Lukas Stevens (May 19 2022 at 11:43): Lukas Stevens (May 19 2022 at 11:43):Are there any tricks for performing arithmetic? I just want to prove that (x + x^2)^2 <= 4 * x^4 given that x >= 1 but I need several reasoning steps for that. I would expect that this can be solved in one or two steps.
Lukas Stevens (May 19 2022 at 11:43):x :: nat
Wenda Li (May 19 2022 at 11:52):The problem is much easier when x is a real number. It might be possible to build an incomplete procedure to first prove the result on reals and then transfer the result to naturals...
Lukas Stevens (May 19 2022 at 11:53):I also tried using real numbers but didn't manage to solve it in one step.
Manuel Eberl (May 19 2022 at 11:54):What is "it"?
Manuel Eberl (May 19 2022 at 11:54):In principle, this is of course decidable, but I would not expect any of our standard proof methods to be able to solve this. It's nonlinear, after all.
Manuel Eberl (May 19 2022 at 11:54):Sturm's method can almost solve it (it can solve it if you replace the ≥ with >), but that is of course overkill here.
Manuel Eberl (May 19 2022 at 11:56):It really isn't that simple of a problem, I do think you at least need something like Sturm's theorem to deal with this. In the multivariate case, something like CAD.
Manuel Eberl (May 19 2022 at 11:56):Not sure why Sturm can't solve this; it was too long ago. But even then, it relies on code reflection, which seems like overkill.
Lukas Stevens (May 19 2022 at 11:57):Are all of the standard methods + Sturm complete?

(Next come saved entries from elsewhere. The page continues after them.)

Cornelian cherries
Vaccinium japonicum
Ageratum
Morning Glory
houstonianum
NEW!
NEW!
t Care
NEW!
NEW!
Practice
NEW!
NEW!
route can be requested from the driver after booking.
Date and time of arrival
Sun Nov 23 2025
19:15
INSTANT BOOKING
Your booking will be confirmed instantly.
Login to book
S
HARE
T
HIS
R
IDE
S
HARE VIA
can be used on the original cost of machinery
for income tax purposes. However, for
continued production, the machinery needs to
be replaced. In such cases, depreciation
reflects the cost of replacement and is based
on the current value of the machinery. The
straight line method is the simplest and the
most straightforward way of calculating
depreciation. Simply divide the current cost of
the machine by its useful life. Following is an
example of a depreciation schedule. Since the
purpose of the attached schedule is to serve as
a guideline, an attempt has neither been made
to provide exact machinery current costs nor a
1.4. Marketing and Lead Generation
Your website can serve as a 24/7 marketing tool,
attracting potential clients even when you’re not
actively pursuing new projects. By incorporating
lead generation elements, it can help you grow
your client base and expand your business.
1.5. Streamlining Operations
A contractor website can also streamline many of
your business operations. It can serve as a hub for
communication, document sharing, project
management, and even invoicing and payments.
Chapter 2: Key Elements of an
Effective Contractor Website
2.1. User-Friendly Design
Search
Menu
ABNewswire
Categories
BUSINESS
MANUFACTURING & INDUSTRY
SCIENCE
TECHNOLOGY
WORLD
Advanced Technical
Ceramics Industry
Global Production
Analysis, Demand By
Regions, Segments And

Manuel Eberl (May 19 2022 at 11:57):My usual approach is: show that the difference is nonnegative by factoring it, like this:
lemma
assumes "x ≥ (1 :: real)"
shows "(x + x^2)^2 ≤ 4 * x^4"
using assms
proof -
have "4 * x^4 - (x + x^2)^2 = x ^ 2 * (x - 1) * (3 * x + 1)"

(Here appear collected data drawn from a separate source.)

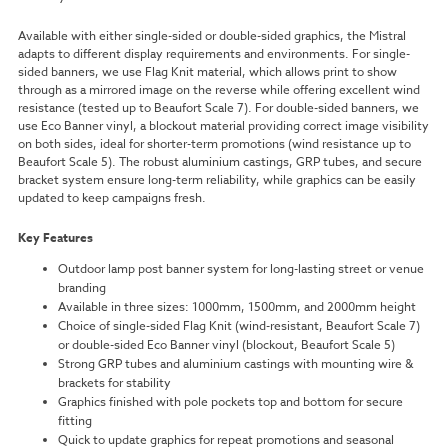
Available with either single-sided or double-sided graphics, the Mistral
adapts to different display requirements and environments. For single-
sided banners, we use Flag Knit material, which allows print to show
through as a mirrored image on the reverse while offering excellent wind
resistance (tested up to Beaufort Scale 7). For double-sided banners, we
use Eco Banner vinyl, a blockout material providing correct image visibility
on both sides, ideal for shorter-term promotions (wind resistance up to
Beaufort Scale 5). The robust aluminium castings, GRP tubes, and secure
bracket system ensure long-term reliability, while graphics can be easily
updated to keep campaigns fresh.
Key Features
Outdoor lamp post banner system for long-lasting street or venue
branding
Available in three sizes: 1000mm, 1500mm, and 2000mm height
Choice of single-sided Flag Knit (wind-resistant, Beaufort Scale 7)
or double-sided Eco Banner vinyl (blockout, Beaufort Scale 5)
Strong GRP tubes and aluminium castings with mounting wire &
brackets for stability
Graphics finished with pole pockets top and bottom for secure
fitting
Quick to update graphics for repeat promotions and seasonal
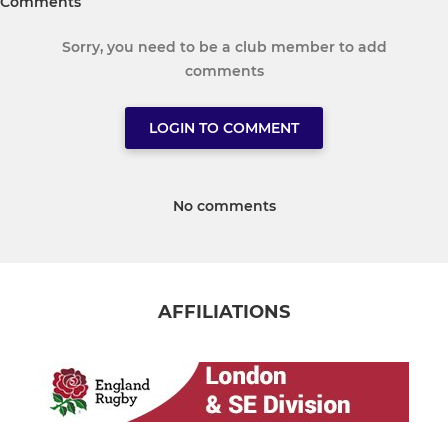
Comments
Sorry, you need to be a club member to add
comments
LOGIN TO COMMENT
No comments
AFFILIATIONS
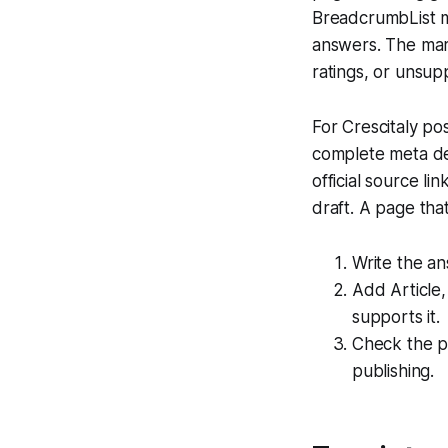
BreadcrumbList 
answers. The mark
ratings, or unsup
For Crescitaly pos
complete meta des
official source li
draft. A page tha
Write the an
Add Article
supports it.
Check the pu
publishing.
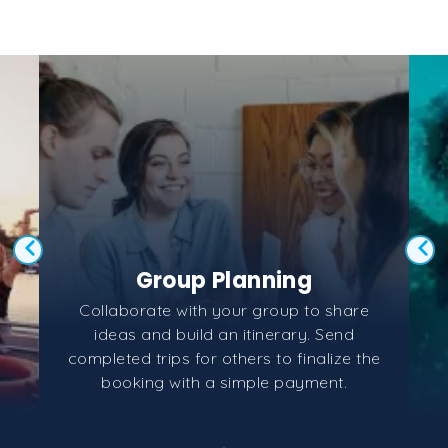
Group Planning
Collaborate with your group to share
ideas and build an itinerary. Send
completed trips for others to finalize the
booking with a simple payment.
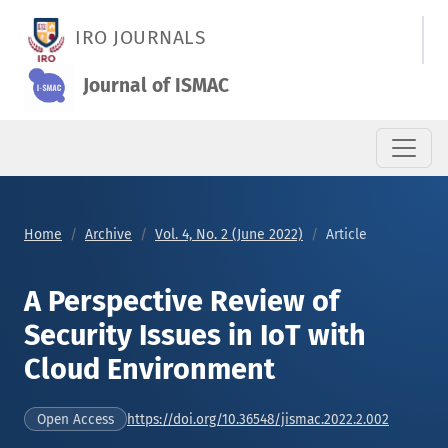
A Perspective Review of Security Issues in IoT with Cloud Env
IRO JOURNALS
Journal of ISMAC
Home
Archive
Vol. 4, No. 2 (June 2022)
Article
A Perspective Review of
Security Issues in IoT with
Cloud Environment
https://doi.org/10.36548/jismac.2022.2.002
Open Access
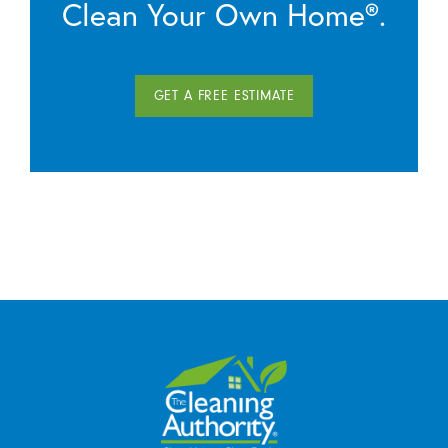
Clean Your Own Home®.
GET A FREE ESTIMATE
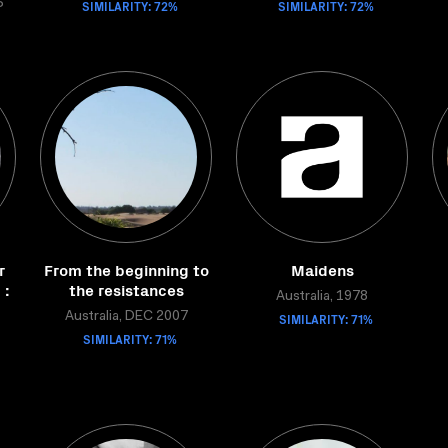
6
SIMILARITY: 72%
SIMILARITY: 72%
r
From the beginning to
Maidens
 :
the resistances
Australia, 1978
g
Australia, DEC 2007
SIMILARITY: 71%
SIMILARITY: 71%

by (simp add: algebra_simps power4_eq_xxxx power2_eq_square)
also have "… ≥ 0"
using assms by (intro mult_nonneg_nonneg) auto
finally show ?thesis
by simp
qed
Lukas Stevens said:
Are all of the standard methods + Sturm complete?
Not sure what you mean by that.
Manuel Eberl (May 19 2022 at 11:58):In principle, Sturm should be able to prove anything of the form ∀x∈{a..b}. p(x) ≤ q(x) and the same if you replace any of the ≤ with <.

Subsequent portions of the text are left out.